Cutter Lateral Reach 21 Water Treatment Plant and Associated Items
Bloomfield N.M.
Best Water/Environment
Submitted By: Jacobs (previously CH2M)
Owner: U.S. Bureau of Reclamation
Lead Design Firm/General Contractor/Civil/Structural: Jacobs (CH2M HILL Engineers Inc., a wholly owned subsidiary of Jacobs)
MEP: Jacobs
Engineering Design - Pipeline: Souder Miller & Associates
Construction Contractor: Archer Western Contractors of New Mexico
The project team worked through tough issues to complete the $70.7-million project in April 2022 on budget and on schedule for the U.S. Bureau of Reclamation. It’s Reclamation’s first design-build water treatment plant. The plant provides safe drinking water to eastern portions of the Jicarilla Apache and Navajo nations.
Constructing the facility in the remote location in northwest New Mexico “required creative thinking,” one contest judge said. For example, when no water was available when field work started, the team contacted the local community, found well water that was used for industrial purposes and hauled it to the site. Power that had been planned to be at the site before construction began also was not available, so the team used temporary power from generators.
There also was a lack of potable water to disinfect the treatment plant. Jacobs—the lead design firm, general contractor, and civil, structural and MEP firm—procured a temporary water treatment package system to produce one million gallons a day (MGD) of potable water.

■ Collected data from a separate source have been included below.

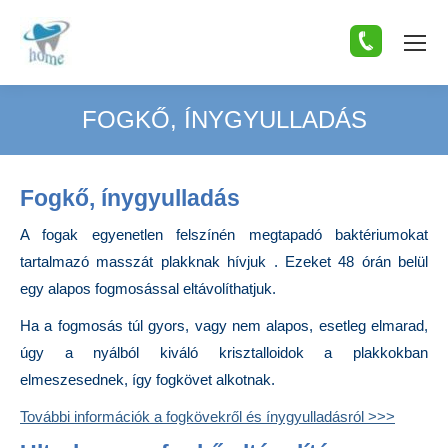
FOGKŐ, ÍNYGYULLADÁS
You are here:
Fogkő, ínygyulladás
A fogak egyenetlen felszínén megtapadó baktériumokat
tartalmazó masszát plakknak hívjuk . Ezeket 48 órán belül
egy alapos fogmosással eltávolíthatjuk.
Ha a fogmosás túl gyors, vagy nem alapos, esetleg elmarad,
úgy a nyálból kiváló krisztalloidok a plakkokban
elmeszesednek, így fogkövet alkotnak.
További információk a fogkövekről és ínygyulladásról >>>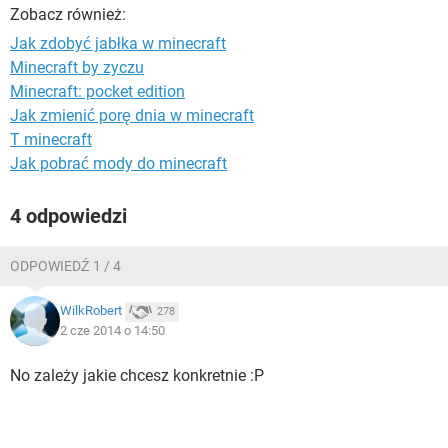
WINDOWS 10
Zobacz również:
Jak zdobyć jabłka w minecraft
Minecraft by zyczu
Minecraft: pocket edition
Jak zmienić porę dnia w minecraft
T minecraft
Jak pobrać mody do minecraft
4 odpowiedzi
ODPOWIEDŹ 1 / 4
WilkRobert
278
2 cze 2014 o 14:50
No zależy jakie chcesz konkretnie :P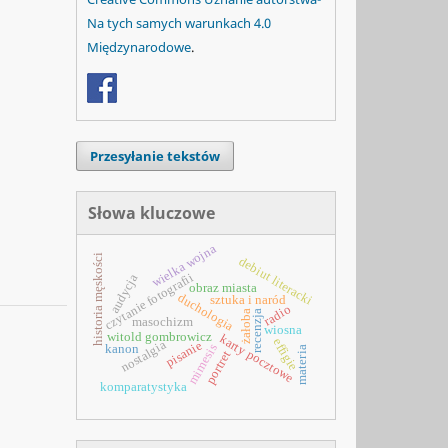
Na tych samych warunkach 4.0
Międzynarodowe
.
Przesyłanie tekstów
Słowa kluczowe
wielka wojna
historia męskości
debiut literacki
czytanie fotografii
audycja
obraz miasta
duchologia
sztuka i naród
radio
recenzja
żałoba
masochizm
wiosna
witold gombrowicz
karty pocztowe
effigie
nostalgia
pisanie
mimesis
kanon
materia
portret
komparatystyka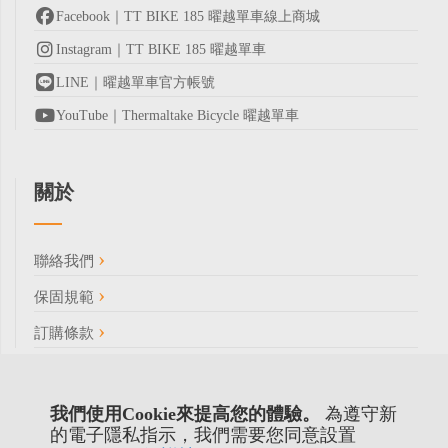
Facebook｜TT BIKE 185 曜越單車線上商城
Instagram｜TT BIKE 185 曜越單車
LINE｜曜越單車官方帳號
YouTube｜Thermaltake Bicycle 曜越單車
關於
聯絡我們
保固規範
訂購條款
我們使用Cookie來提高您的體驗。
為遵守新
的電子隱私指示，我們需要您同意設置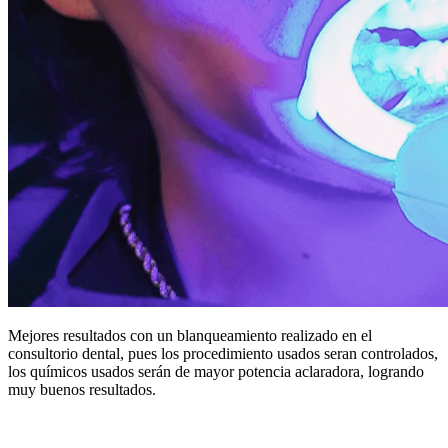
Mejores resultados con un blanqueamiento realizado en el
consultorio dental, pues los procedimiento usados seran controlados,
los químicos usados serán de mayor potencia aclaradora, logrando
muy buenos resultados.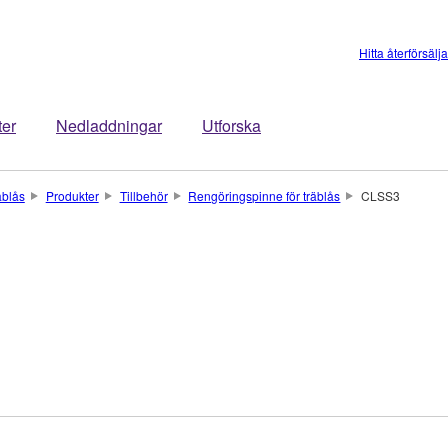
Hitta återförsälj
ter
Nedladdningar
Utforska
äblås
Produkter
Tillbehör
Rengöringspinne för träblås
CLSS3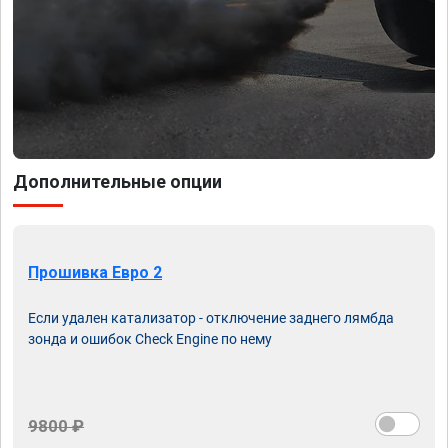
Дополнительные опции
Прошивка Евро 2
Если удален катализатор - отключение заднего лямбда
зонда и ошибок Check Engine по нему
9800 ₽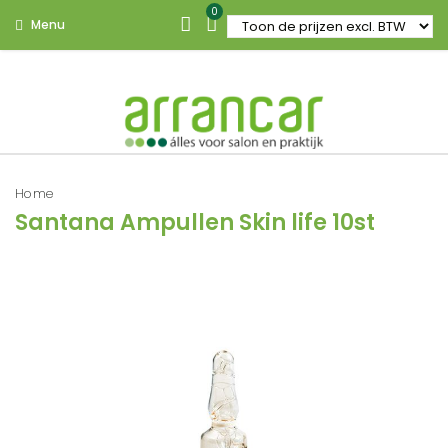
0
Menu
Home
Santana Ampullen Skin life 10st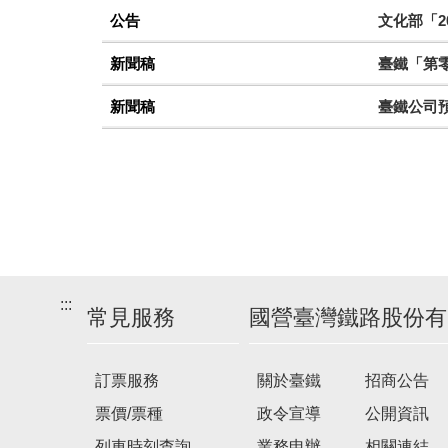
公告
文化部「2
新聞稿
臺鐵「第零
新聞稿
臺鐵公司
:::
常見服務
國營臺灣鐵路股份有
訂票服務
關於臺鐵
招商公告
票價/票種
政令宣導
公開資訊
列車時刻查詢
業務申辦
相關連結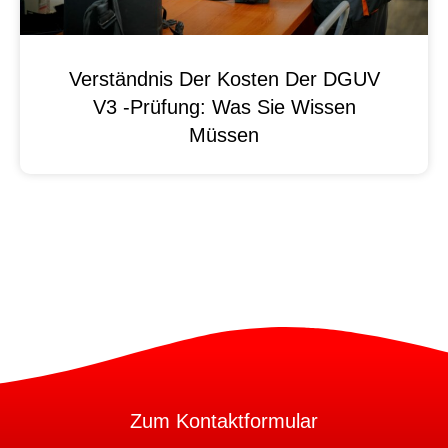
Verständnis Der Kosten Der DGUV
V3 -Prüfung: Was Sie Wissen
Müssen
Zum Kontaktformular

After gaining regulatory approval, the system disinfected the treatment plant for 12 weeks until the plant could produce its own potable water.
The team also faced the COVID-19 pandemic, which “caused a devastating health crisis for the Navajo Nation and its people,” says Bart Deming, construction engineer/area manager in USBR’s Four Corners construction office. He praises the Jacobs and Archer Western teams for working more than 500,000 hours with no lost time during construction and no COVID-19 outbreaks at the site.
The facility’s capacity is 3.5 MGD and is designed to expand to 5.4 MGD in the future. The project also included design and construction of a clearwell; treated water pumping station; 500,000-gallon regulating tank and more than 21, 400 linear ft of raw, treated and finished water pipelines. Water for the plant comes from the Navajo reservoir via the Cutter Reservoir.
Location required “creative thinking,” a judge said. Inside (right), filters are in a row, not traditional alignment opposite each other.
Photo courtesy of Jacobs
“Overall, the project met and in some cases exceeded USBR’s goals,” Deming says, which is part of the reason USBR is using design-build for a second treatment plant at the location. The first used progressive design-build; the second will be traditional design-build.